Я насупилась. Лучше бы съехидничал или вовсе отказался от резинки. А то принял как роскошь. Ну-ну, старая и растянутая, поблекшая от долгой носки и превратившаяся из голубоватой в безжизненно серую. Замечательный подарок.
После коротких сборов рюкзак наполовину заполнился вещами. Больше не отыскалось, хоть постельное белье забирай.
— Так, а теперь прощальный ужин, — Ник ударил ладонью по покрывалу, спросил с ехидством: — Кстати, где твой фирменный пирог?
— Эй, раз он плохой, я тебя им не угощу, — я скрестила руки на груди.

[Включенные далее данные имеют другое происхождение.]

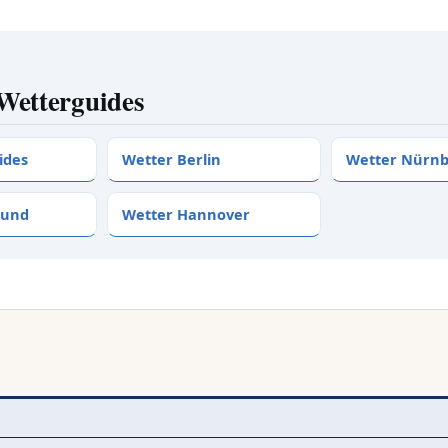
Wetterguides
ides
Wetter Berlin
Wetter Nürn
mund
Wetter Hannover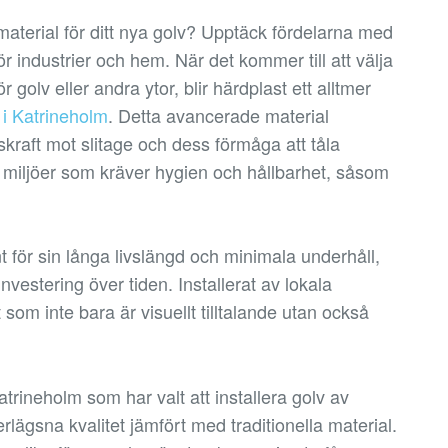
kt material för ditt nya golv? Upptäck fördelarna med
r industrier och hem. När det kommer till att välja
r golv eller andra ytor, blir härdplast ett alltmer
 i Katrineholm
. Detta avancerade material
raft mot slitage och dess förmåga att tåla
för miljöer som kräver hygien och hållbarhet, såsom
 för sin långa livslängd och minimala underhåll,
investering över tiden. Installerat av lokala
 som inte bara är visuellt tilltalande utan också
atrineholm som har valt att installera golv av
rlägsna kvalitet jämfört med traditionella material.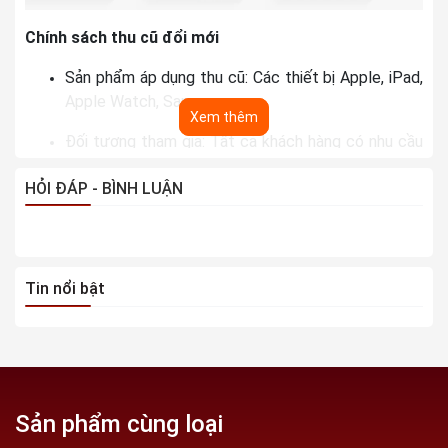
Chính sách thu cũ đổi mới
Sản phẩm áp dụng thu cũ: Các thiết bị Apple, iPad,
Apple Watch, Samsung...
Xem thêm
Đối tượng tham gia: Tất cả khách hàng có nhu cầu
bán máy cũ và muốn nâng cấp máy mới
HỎI ĐÁP - BÌNH LUẬN
Cam kết thu máy cũ với giá cao hơn thị trường hiện
nay
Có thể áp dụng chung với các hình thức trả góp,
Tin nổi bật
bao gồm trả góp 0% lãi suất qua thẻ tín dụng
Phân loại sản phẩm thu mua:
Sản phẩm cùng loại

— Шучу-шучу, — друг подмигнул.
— А я и не готовила, — подмигнула в ответ. — Кухня занята, к тому же он получается совершенно мерзким.
В прошлый раз, на день рождения, я его умудрилась не пропечь. И без того худшее кулинарное произведение в мире получилось ужасным. Ник, между тем, съел целый кусок и даже похвалил за старания. Уже после, когда я опробовала вязкий "шедевр", поняла, в чем подвох.
Нет, обойдемся без несварения желудка. Я захватила бутербродов и фруктов с обеда, должно хватить.
— Куда мы? — поинтересовалась я, когда Ник вывел нас из барака и повел по мокрой от луж дорожке.
— Сюрприз, — протянул он, вынув из нагрудного кармашка ключик.
— От кабинета? — безошибочно угадала я.
Не понять, от какого, но без сомнения — замок школьный, хлипкий. В жилых помещениях ставили массивнее, поэтому ключи к ним увесистые. И на ключе бирка, только номера не разглядеть. Ник не ответил, но провел меня именно к школе, обогнул её. Через кусты пролез к окну, едва надавил на створку, и та приоткрылась.
— Утром сломал защелку, — по-детски похвастался Ник.
— Ты представляешь, какое нам грозит наказание? — засомневалась я. — Ударов тридцать, не меньше.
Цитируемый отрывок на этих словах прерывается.